[PROVIDED DATA]

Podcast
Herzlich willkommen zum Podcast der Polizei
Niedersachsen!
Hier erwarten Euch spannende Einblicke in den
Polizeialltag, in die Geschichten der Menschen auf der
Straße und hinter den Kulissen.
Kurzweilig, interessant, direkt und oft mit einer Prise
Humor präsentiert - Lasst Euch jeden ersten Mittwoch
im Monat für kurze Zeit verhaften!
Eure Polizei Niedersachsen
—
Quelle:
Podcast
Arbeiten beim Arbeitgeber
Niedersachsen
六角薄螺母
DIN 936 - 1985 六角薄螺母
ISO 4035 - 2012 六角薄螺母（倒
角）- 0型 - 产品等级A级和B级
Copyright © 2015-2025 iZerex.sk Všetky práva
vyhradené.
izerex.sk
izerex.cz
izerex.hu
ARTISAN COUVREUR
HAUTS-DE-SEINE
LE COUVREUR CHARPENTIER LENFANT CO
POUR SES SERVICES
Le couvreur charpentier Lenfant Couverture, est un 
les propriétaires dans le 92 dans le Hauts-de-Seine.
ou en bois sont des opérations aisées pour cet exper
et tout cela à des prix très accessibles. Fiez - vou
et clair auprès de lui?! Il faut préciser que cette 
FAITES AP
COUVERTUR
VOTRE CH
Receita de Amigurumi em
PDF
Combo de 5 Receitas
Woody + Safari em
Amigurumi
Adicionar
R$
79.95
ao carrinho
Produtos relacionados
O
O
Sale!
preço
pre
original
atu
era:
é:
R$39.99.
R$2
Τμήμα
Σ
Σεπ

[/PROVIDED DATA]
[PROVIDED DATA]

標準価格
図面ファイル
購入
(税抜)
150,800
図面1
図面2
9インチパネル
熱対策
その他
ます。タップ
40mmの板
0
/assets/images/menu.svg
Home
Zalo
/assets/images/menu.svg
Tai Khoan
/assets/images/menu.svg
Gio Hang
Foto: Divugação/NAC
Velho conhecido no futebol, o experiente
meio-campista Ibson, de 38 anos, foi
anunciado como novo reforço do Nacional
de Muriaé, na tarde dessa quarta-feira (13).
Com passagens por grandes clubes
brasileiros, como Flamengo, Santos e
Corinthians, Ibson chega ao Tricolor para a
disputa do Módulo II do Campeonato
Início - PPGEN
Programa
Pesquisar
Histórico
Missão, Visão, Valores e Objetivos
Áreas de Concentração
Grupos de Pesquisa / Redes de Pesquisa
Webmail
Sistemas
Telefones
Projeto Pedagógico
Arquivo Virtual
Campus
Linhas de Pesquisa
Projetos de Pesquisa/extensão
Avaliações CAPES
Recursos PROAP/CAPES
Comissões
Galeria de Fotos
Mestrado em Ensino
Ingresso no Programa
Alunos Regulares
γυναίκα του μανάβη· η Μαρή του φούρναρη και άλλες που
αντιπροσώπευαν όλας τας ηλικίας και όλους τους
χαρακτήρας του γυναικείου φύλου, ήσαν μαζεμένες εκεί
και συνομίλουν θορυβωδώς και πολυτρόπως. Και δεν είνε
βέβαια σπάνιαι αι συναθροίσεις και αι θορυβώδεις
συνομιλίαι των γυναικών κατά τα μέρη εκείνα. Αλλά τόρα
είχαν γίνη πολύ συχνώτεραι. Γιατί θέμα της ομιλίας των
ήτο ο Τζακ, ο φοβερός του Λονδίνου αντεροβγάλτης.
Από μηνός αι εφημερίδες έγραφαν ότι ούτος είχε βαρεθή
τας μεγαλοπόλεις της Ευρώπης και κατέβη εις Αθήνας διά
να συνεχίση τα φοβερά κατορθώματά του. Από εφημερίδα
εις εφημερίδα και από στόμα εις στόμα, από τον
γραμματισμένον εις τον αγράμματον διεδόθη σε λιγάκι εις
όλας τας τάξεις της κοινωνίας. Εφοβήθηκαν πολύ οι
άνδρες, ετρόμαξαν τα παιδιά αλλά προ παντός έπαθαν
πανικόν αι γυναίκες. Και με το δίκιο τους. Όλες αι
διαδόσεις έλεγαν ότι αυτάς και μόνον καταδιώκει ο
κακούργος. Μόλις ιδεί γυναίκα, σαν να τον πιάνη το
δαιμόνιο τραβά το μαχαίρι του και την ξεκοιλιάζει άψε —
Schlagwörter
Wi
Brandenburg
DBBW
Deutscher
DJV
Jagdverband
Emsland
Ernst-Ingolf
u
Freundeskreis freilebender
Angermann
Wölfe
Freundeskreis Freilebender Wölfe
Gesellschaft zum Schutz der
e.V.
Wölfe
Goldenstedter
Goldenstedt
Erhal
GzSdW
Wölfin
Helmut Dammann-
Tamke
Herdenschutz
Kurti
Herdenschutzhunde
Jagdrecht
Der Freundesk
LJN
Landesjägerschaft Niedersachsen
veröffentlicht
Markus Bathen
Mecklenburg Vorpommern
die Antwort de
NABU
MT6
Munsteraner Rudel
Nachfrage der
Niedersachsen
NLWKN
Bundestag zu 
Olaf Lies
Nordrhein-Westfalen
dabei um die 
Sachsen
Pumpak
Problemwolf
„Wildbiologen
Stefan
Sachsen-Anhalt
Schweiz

[/PROVIDED DATA]
[PROVIDED DATA]

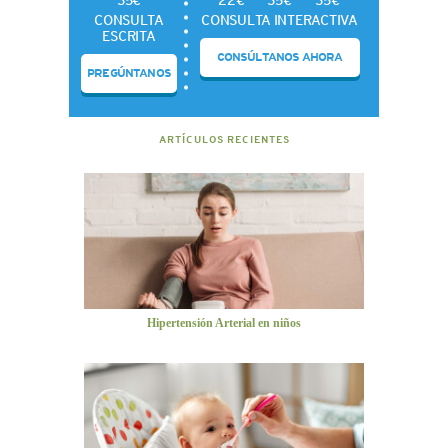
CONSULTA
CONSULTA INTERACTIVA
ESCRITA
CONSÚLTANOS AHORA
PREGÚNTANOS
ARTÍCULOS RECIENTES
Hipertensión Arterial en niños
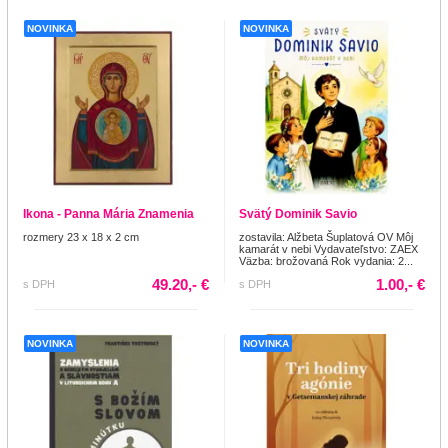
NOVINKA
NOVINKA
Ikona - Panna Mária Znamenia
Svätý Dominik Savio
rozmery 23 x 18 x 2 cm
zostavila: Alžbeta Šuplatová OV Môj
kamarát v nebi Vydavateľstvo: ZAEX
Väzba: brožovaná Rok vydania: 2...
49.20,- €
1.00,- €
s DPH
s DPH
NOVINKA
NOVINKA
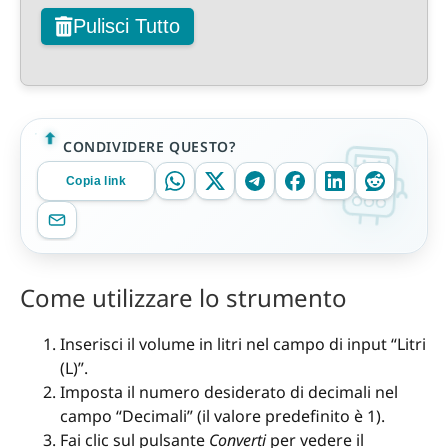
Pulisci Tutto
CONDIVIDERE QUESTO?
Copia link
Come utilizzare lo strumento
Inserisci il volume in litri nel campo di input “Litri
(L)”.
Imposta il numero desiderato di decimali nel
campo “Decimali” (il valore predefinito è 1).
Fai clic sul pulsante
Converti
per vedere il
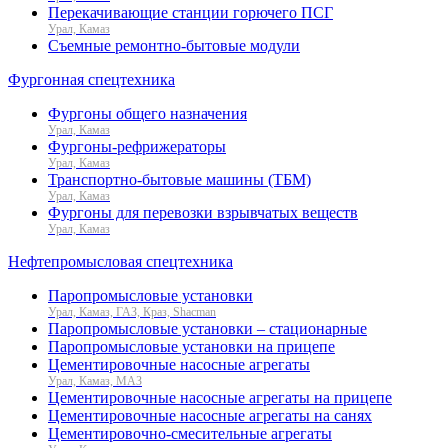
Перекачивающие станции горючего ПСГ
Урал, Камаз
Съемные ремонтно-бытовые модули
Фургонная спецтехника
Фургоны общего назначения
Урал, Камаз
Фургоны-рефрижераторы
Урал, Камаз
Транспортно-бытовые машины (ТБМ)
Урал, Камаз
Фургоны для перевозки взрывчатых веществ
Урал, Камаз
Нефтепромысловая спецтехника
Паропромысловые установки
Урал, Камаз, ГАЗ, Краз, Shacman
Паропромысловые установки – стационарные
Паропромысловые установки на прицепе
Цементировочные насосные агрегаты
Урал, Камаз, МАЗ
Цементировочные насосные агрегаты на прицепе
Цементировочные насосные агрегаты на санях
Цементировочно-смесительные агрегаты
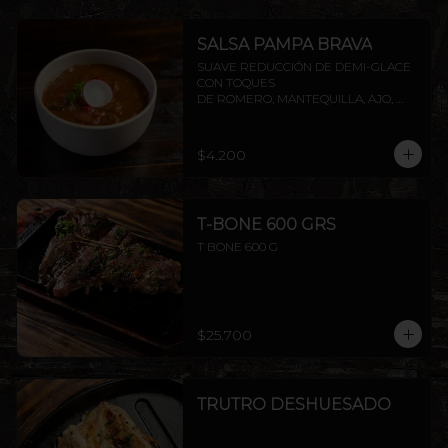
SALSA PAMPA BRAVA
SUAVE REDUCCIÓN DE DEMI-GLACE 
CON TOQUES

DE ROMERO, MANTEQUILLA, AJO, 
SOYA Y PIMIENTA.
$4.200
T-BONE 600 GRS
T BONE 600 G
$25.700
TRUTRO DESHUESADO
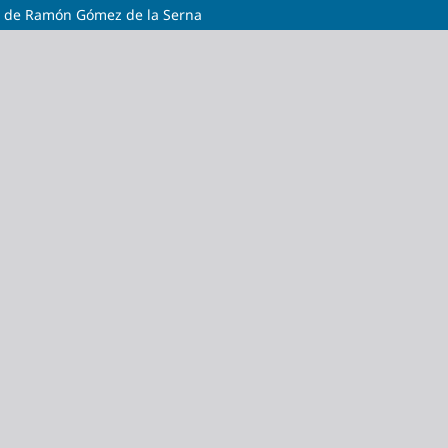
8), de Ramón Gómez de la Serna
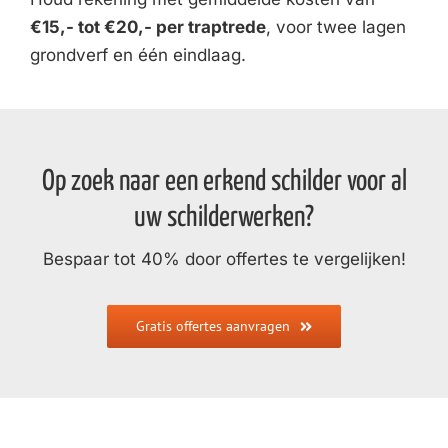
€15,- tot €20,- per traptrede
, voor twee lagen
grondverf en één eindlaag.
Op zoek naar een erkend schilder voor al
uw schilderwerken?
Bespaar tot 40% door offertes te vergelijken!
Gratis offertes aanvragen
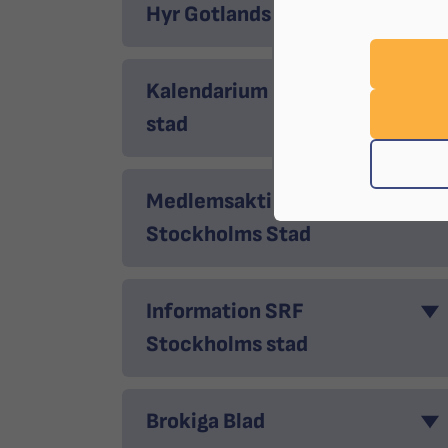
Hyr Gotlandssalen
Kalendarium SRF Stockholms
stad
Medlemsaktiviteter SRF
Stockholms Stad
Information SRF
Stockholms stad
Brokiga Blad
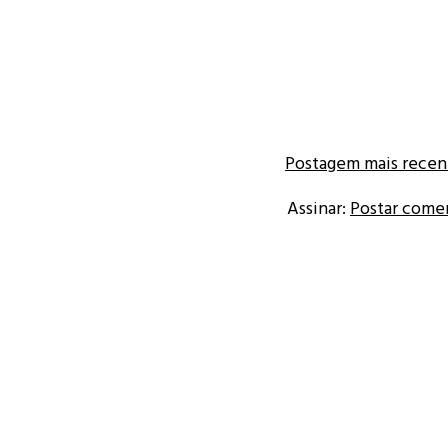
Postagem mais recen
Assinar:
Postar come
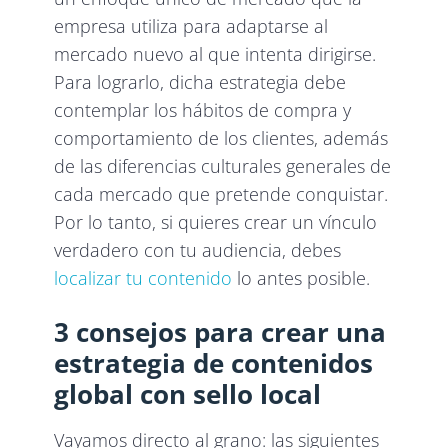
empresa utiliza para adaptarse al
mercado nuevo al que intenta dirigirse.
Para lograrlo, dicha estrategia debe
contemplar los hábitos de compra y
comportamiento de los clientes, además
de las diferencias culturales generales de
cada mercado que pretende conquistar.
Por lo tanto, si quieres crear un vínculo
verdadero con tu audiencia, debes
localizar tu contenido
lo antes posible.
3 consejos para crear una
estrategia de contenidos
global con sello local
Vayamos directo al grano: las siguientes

[/PROVIDED DATA]

[WHAT YOU HAVE TO DO] Lines to set down from above: the line with "Para lograrlo, dicha estrategia debe", the line with "Vayamos directo al grano: las siguientes", and every line between, each exactly as written.

[ANSWER SPACE]
Para lograrlo, dicha estrategia debe
contemplar los hábitos de compra y
comportamiento de los clientes, además
de las diferencias culturales generales de
cada mercado que pretende conquistar.
Por lo tanto, si quieres crear un vínculo
verdadero con tu audiencia, debes
localizar tu contenido
lo antes posible.
3 consejos para crear una
estrategia de contenidos
global con sello local
Vayamos directo al grano: las siguientes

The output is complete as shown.